Genau, was ich erhofft hatte.
„Ich habe nicht mehr viel Geld. Aber ich möchte dich wenigstens auf etwas Kleines einladen für all das, was du für mich tust.“
„Ach was“, gab ich zurück, „das geht schon in Ordnung.“
„Nein, geht es nicht. Du bist so selbstlos und so anständig, welcher andere Mann hätte mir schon so ritterlich aus der Patsche geholfen?“
Absolut jeder, dachte ich im Stillen. Jeder Mann, der einen durchschnittlich geschulten Blick für Hinterteile hat und gerade so zum Platzen geladen ist wie ich. Aber so direkt sagte ich das nicht. Sondern lieber nur:
„War doch klar.“
Dass es plötzlich nicht mehr sofort zu mir nach Hause gehen sollte, war mir nicht recht. Wir waren doch schon so wunderbar auf Kurs gewesen. Und wir waren es im Grunde noch. Sobald ich meine Beute wieder im Wagen hatte, jetzt sogar mit Sack und Pack war jede Unterbrechung nichts weiter als ein völlig unnötiges Risiko. Wie oft kam gerade bei den besten Gelegenheiten im letzten Moment noch etwas dazwischen? Aber das konnte ich ihr natürlich nicht gut sagen.
„Wenn du unbedingt willst“, fuhr ich nach kurzem Überlegen fort, weil es nicht so aussah, als würde sie es sich noch mal anders überlegen. „Ich wüsste da ein Nachtcafé, das praktisch auf dem Weg zu mir liegt.“
Das war gelogen, aber sie kannte sich ja nicht aus in der Stadt. Folglich konnte ich ihr alles erzählen, was mir gerade in den Kram passte. Vermutlich sah für sie eine Straße aus wie die andere, und da die Sonne sich für diesen Tag längst verabschiedet hatte, konnte meine knusprige Begleiterin nicht einmal wissen, in welche Richtung wir fuhren. Sollte sie später tatsächlich noch auf dumme Ideen kommen – speziell auf die eine, doch nicht bei mir übernachten zu wollen –, dann musste ich nur daran ‚erinnern’, dass wir doch ohnehin schon ‚fast da’ waren.
Taktik ist manchmal alles.
Andererseits hatte ein Umweg auch Vorteile. Denn bis dahin hatte ich jede Minute genossen, die ich mit ihr im Wagen allein gewesen war. Mit ihrem frischen Duft, diesem hinreißend zarten Stimmchen und diesen studierten langen Beinen, die ich meinerseits schon so gründlich studiert hatte.
Mit dem Ergebnis, dass ich jetzt absolut sicher war, mit diesen entzückenden Beinen und allem, was die Natur daran befestigt hatte, in Klausur gehen zu wollen. Die Abgeschlossenheit meines rassigen Renners war eine gute Vorbereitung darauf, zumal ich da in meinem Element war und jederzeit die Chance hatte, beim Schalten in den nächsten Gang in meiner begreiflichen Verwirrung auch mal vollkommen versehentlich ihr verlockend nach vorn ragendes Knie zu erwischen. Nur Flachlegen wäre trotz der erstklassigen Liegesitze ein wenig umständlich gewesen.

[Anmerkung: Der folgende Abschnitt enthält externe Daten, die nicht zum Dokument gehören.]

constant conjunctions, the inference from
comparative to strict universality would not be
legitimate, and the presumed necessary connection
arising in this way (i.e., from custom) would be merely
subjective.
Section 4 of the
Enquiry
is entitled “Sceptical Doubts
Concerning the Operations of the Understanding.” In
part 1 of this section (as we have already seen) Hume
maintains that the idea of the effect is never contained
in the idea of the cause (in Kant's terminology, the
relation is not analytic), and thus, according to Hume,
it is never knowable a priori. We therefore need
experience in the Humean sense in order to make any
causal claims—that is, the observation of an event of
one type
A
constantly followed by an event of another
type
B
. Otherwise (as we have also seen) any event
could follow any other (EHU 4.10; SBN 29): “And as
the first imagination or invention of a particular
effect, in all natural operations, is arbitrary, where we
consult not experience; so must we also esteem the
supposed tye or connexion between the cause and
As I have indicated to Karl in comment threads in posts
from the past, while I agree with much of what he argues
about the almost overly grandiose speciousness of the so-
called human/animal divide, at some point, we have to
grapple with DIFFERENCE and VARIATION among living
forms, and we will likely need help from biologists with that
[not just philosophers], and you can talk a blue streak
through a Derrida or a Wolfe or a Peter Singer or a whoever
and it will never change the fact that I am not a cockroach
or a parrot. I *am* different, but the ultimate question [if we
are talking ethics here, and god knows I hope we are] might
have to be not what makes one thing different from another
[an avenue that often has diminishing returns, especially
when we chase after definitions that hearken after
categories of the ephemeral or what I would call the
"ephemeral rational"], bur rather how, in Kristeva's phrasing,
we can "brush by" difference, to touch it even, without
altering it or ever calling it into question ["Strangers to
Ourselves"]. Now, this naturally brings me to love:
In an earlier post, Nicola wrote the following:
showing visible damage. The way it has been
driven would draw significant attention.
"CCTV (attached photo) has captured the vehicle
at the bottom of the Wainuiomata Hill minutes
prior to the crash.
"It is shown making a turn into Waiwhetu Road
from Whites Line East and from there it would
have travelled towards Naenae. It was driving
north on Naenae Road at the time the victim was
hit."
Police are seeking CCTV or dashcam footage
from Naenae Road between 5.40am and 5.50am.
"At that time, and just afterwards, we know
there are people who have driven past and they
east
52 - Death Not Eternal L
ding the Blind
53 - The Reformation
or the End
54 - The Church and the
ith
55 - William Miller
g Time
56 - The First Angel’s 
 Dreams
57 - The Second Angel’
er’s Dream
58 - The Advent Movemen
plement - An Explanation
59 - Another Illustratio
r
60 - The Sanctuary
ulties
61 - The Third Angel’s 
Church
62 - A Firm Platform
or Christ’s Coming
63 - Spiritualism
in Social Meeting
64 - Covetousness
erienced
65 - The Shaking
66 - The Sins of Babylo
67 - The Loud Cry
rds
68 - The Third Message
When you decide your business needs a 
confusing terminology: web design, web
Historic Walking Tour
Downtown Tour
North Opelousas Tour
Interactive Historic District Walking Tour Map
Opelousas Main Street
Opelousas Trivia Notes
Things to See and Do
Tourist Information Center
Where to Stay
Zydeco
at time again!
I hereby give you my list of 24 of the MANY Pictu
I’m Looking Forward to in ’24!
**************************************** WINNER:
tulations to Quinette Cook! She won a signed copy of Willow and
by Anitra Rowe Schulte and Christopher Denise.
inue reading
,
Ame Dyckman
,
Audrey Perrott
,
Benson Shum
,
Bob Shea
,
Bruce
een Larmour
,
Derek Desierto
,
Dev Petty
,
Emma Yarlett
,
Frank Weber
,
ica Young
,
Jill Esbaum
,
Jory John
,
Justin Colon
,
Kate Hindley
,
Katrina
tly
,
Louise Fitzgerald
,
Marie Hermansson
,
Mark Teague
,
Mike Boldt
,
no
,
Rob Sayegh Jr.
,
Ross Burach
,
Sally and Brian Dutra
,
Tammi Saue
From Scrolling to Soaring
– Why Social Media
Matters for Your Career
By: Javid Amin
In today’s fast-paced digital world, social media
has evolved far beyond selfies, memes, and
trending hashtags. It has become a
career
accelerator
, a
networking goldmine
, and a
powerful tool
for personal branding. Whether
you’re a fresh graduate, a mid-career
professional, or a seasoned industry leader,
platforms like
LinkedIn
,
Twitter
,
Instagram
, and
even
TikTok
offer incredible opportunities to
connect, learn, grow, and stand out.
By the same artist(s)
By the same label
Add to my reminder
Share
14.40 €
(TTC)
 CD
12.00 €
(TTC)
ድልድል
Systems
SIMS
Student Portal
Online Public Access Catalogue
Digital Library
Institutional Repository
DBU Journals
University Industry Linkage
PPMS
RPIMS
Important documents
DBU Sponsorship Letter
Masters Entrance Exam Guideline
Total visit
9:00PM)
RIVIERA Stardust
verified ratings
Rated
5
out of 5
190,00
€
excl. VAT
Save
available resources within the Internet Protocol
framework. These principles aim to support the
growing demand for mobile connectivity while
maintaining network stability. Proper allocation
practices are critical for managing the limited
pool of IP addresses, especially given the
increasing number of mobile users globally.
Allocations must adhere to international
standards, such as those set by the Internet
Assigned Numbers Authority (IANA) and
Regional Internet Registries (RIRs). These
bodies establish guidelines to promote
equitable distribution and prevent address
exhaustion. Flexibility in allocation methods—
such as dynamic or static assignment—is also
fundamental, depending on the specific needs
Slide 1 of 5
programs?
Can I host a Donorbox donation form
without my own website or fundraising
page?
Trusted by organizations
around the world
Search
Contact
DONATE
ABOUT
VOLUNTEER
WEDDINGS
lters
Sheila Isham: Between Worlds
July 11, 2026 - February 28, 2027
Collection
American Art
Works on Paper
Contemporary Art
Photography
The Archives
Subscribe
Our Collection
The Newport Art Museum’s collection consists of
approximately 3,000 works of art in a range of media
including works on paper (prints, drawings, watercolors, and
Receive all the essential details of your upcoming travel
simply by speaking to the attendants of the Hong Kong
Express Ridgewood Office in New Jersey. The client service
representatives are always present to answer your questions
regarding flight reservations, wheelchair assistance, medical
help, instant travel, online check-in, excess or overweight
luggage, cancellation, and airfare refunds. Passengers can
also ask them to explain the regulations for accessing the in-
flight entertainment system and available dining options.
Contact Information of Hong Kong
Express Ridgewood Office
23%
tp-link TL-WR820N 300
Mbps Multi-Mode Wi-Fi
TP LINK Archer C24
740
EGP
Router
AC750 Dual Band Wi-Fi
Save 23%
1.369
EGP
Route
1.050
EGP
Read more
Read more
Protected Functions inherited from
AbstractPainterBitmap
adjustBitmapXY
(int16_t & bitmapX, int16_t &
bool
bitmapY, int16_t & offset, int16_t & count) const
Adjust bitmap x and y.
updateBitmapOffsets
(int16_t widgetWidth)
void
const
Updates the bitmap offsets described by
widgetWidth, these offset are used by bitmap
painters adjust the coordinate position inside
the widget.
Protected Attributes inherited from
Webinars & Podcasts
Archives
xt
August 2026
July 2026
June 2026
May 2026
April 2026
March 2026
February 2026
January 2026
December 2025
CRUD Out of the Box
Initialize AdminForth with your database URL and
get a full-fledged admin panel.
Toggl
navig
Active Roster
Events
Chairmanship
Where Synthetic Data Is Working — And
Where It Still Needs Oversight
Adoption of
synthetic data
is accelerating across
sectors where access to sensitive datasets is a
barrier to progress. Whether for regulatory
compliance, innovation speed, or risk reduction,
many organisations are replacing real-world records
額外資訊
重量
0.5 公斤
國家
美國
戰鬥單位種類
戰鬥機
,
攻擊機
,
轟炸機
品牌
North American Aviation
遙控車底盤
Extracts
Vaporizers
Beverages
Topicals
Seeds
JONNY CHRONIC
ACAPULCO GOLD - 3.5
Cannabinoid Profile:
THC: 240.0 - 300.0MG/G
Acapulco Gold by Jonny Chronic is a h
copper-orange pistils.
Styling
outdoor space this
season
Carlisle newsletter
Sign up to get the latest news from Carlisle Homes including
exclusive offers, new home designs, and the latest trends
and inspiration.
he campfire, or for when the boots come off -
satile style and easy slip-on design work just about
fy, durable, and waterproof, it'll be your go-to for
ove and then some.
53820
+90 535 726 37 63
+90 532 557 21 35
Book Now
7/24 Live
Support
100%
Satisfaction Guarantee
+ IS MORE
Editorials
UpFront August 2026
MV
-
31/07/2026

Aber früher oder später musste sich so viel Nähe doch auszahlen!
*
Jedenfalls war sie mit meinem Vorschlag schon mal einverstanden, und so betraten wir wenig später das besagte Lokal, ein speziell zu später Stunde attraktives Café mit zahlreichen abgeteilten Nischen auf mehreren Ebenen einer aufwendigen Balkenkonstruktion in einem saalartigen Raum – dass man sich eigentlich in einem nüchternen Betonbau befand, wurde einem höchstens beim Blick an die Decke bewusst. Das Café war auch an diesem Abend leidlich gut besucht, und wir fanden ein freies Tischchen, an dem wir uns niederlassen konnten. Da die Bedienung erst einmal auf sich warten ließ, sah ich die Chance, rasch noch eine Kleinigkeit zu erledigen:
„Bestellst du schon mal, falls jemand kommt? Ich geh mir nur eben die Hände waschen.“
Sie nickte lächelnd, und im Weggehen beschloss ich klopfenden Herzens, mir auf gar keinen Fall mehr Zeit zu lassen als unbedingt nötig, damit mir dieser Spitzenfang nicht noch im letzten Augenblick vom Haken hüpfen konnte. So zog ich auf der Toilette nur schnell eine Packung bunte Präservative, wusch mir alibimäßig die Hände und ging hast-du-nicht-gesehen wieder nach draußen.
Am Tisch erwarteten mich bereits zwei hohe Gläser mit klarem Inhalt. Mein blonder Engel erhob sich feierlich, hielt mir lächelnd eines der Gläser entgegen und hielt das zweite in einer entzückend unschuldsvollen Geste vor den eigenen Leib gedrückt, und zwar ausgerechnet zwischen zwei freundlich atmende Klassebrüste, die ich für den Rest des Abends nicht aus den Augen zu lassen gedachte.